Patrick Lawrence
Dec 13, 2025
It is not quite three months since Trump issued an executive order designating “antifa,” the more or less fictitious “organization” of antifascists, a “domestic terrorist organization.” In the Trump White House’s rendering, antifa “explicitly calls for the overthrow of the United States Government, law enforcement authorities and our system of law.” To this end, it organizes and executes vast campaigns of violence. It coordinates all this across the country. It recruits and radicalizes young people, “then employs elaborate means and mechanisms to shield the identities of its operatives, conceal its funding sources and operations in an effort to frustrate law enforcement, and recruit additional members.”
I didn’t take the executive order containing this kind of language the least bit seriously when it was issued on 22 September. Antifa, so far as I understand it, does not actually exist. It is a state of mind, or it signifies a shared set of political sentiments vaguely in the direction of traditional anarchism—a hyper-individualistic ultra-libertarianism when translated into the American context.
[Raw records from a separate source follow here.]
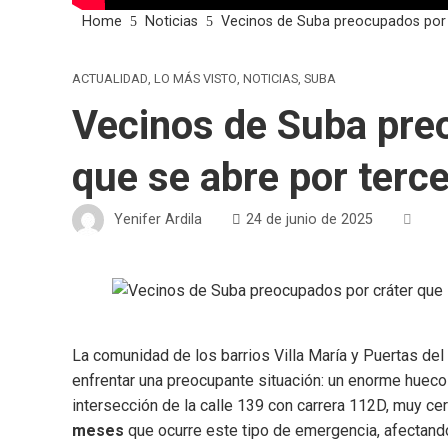
Home
Noticias
Vecinos de Suba preocupados por c
ACTUALIDAD
,
LO MÁS VISTO
,
NOTICIAS
,
SUBA
Vecinos de Suba pre
que se abre por terc
Yenifer Ardila
24 de junio de 2025
La comunidad de los barrios Villa María y Puertas del 
enfrentar una preocupante situación: un enorme hueco 
intersección de la calle 139 con carrera 112D, muy ce
meses
que ocurre este tipo de emergencia, afectando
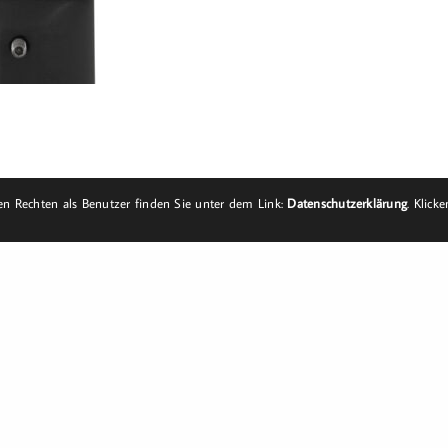
n Rechten als Benutzer finden Sie unter dem Link:
Datenschutzerklärung
. Klick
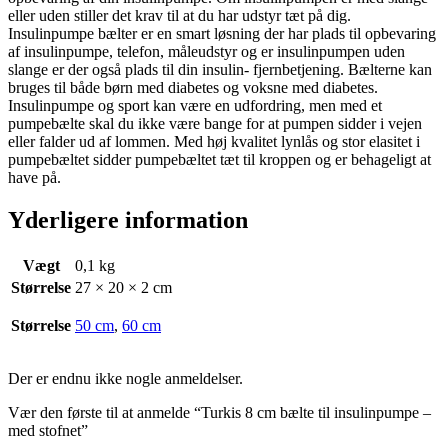
eller uden stiller det krav til at du har udstyr tæt på dig.
Insulinpumpe bælter er en smart løsning der har plads til opbevaring
af insulinpumpe, telefon, måleudstyr og er insulinpumpen uden
slange er der også plads til din insulin- fjernbetjening. Bælterne kan
bruges til både børn med diabetes og voksne med diabetes.
Insulinpumpe og sport kan være en udfordring, men med et
pumpebælte skal du ikke være bange for at pumpen sidder i vejen
eller falder ud af lommen. Med høj kvalitet lynlås og stor elasitet i
pumpebæltet sidder pumpebæltet tæt til kroppen og er behageligt at
have på.
Yderligere information
Vægt
0,1 kg
Størrelse
27 × 20 × 2 cm
Størrelse
50 cm
,
60 cm
Der er endnu ikke nogle anmeldelser.
Vær den første til at anmelde “Turkis 8 cm bælte til insulinpumpe –
med stofnet”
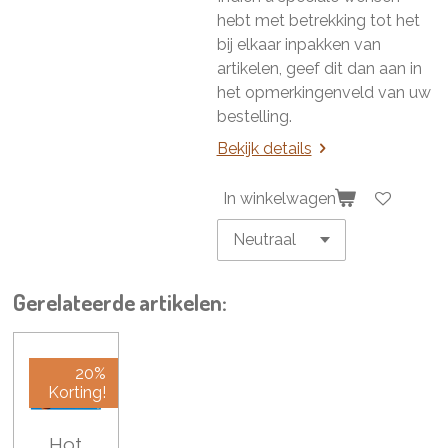
hebt met betrekking tot het
bij elkaar inpakken van
artikelen, geef dit dan aan in
het opmerkingenveld van uw
bestelling.
Bekijk details
In winkelwagen
Gerelateerde artikelen:
20%
Korting!
Hot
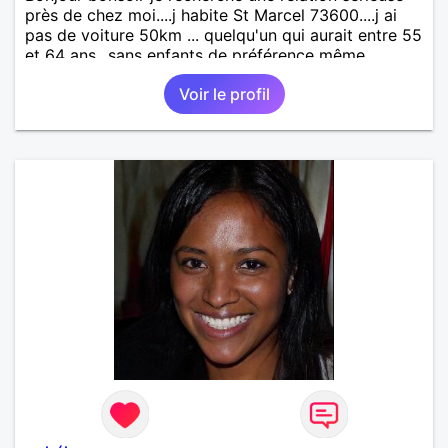
près de chez moi....j habite St Marcel 73600....j ai
pas de voiture 50km ... quelqu'un qui aurait entre 55
et 64 ans...sans enfants de préférence même
adultes et qui n aurait garder aucun contact avec
Voir le profil
une où plusieurs ex...si vous correspondez à ma
recherche ecrivez moi je vous répondrai...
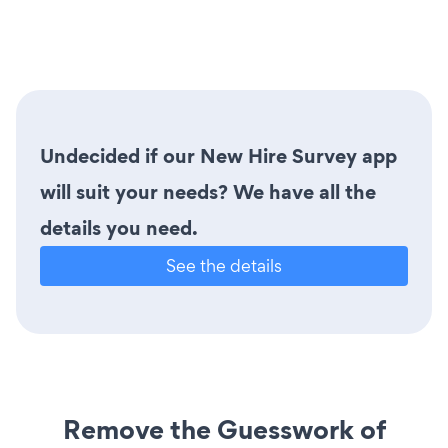
Undecided if our New Hire Survey app
will suit your needs? We have all the
details you need.
See the details
Remove the Guesswork of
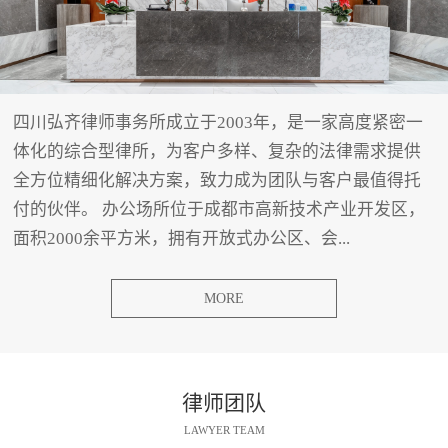
四川弘齐律师事务所成立于2003年，是一家高度紧密一
体化的综合型律所，为客户多样、复杂的法律需求提供
全方位精细化解决方案，致力成为团队与客户最值得托
付的伙伴。 办公场所位于成都市高新技术产业开发区，
面积2000余平方米，拥有开放式办公区、会...
MORE
律师团队
LAWYER TEAM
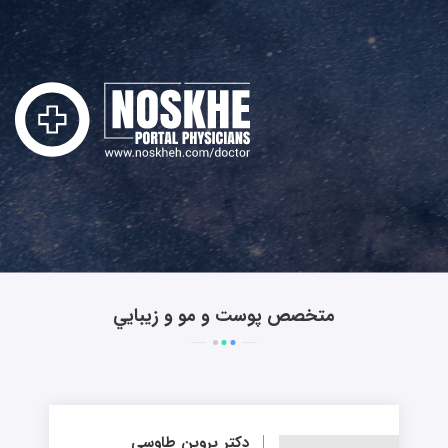
متخصص پوست و مو و زيبايي
دکتر پروین طاوسی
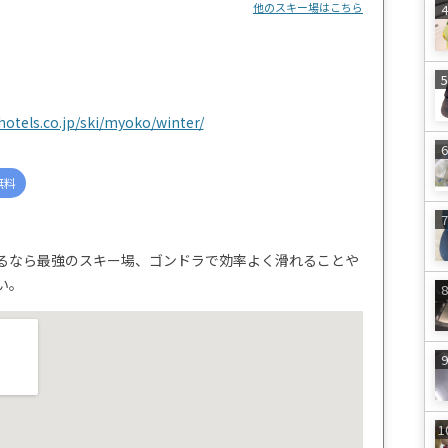
他のスキー場はこちら
hotels.co.jp/ski/myoko/winter/
無料
るなら最強のスキー場、ゴンドラで効率よく滑れることや
い。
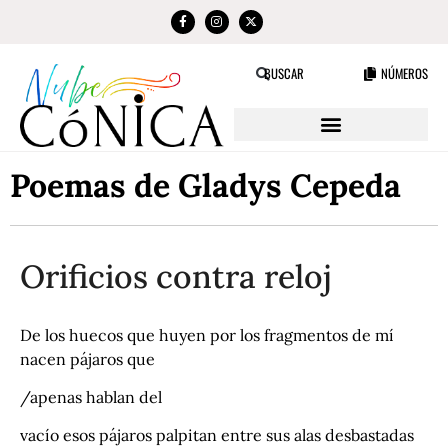
NÚMEROS
BUSCAR
Poemas de Gladys Cepeda
Orificios contra reloj
De los huecos que huyen por los fragmentos de mí
nacen pájaros que
/apenas hablan del
vacío esos pájaros palpitan entre sus alas desbastadas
Trump’s executive order describing antifa as a terrorist organization reminded me of nothing so much as those flatfooted fogies back in the Cold War years who, nostalgic for a simpler time but understanding nothing of the present, went on about “outside agitators” as the root of America’s ills.
I was wrong in one respect, maybe more, about Trump and his adjutants and what they have in mind. These people are not flatfooted. They are shockingly stupid but know exactly what they are doing, and they are moving swiftly to get it done. It is time to take seriously, I mean to say, the wall-to-wall unseriousness of the Trump regime’s plans for a nation it would be impossible to live in were it ever to come to be. The saving grace here is they cannot possibly create the America they have in mind. But they will, I have to add, make an unholy mess on their way to failing.
Three days after the antifa executive order, the White House made public a National Security Presidential Memorandum titled “Countering Domestic Terrorism and Organized Political Violence.” NSPM–7, as this document is known, is formally addressed to Marco Rubio, Trump’s secretary of state, Treasury Secretary Scott Bessent, Attorney–General Pam Bondi, and Kristi Noem, the Homeland Security secretary.
This thing picks up where the one-page executive order leaves off. It cites various assassinations and attempted assassinations—Charlie Kirk, Brian Thompson, the United Healthcare chief executive, the two attempts on Trump’s life during his 2024 campaign—and fair enough, although casting political violence as terrorist violence is a sleight-of-hand too far. It is when NSPM–7 invokes recent protests against Immigration and Customs Enforcement agents and “riots in Los Angeles and Portland” that you sense the trouble to come.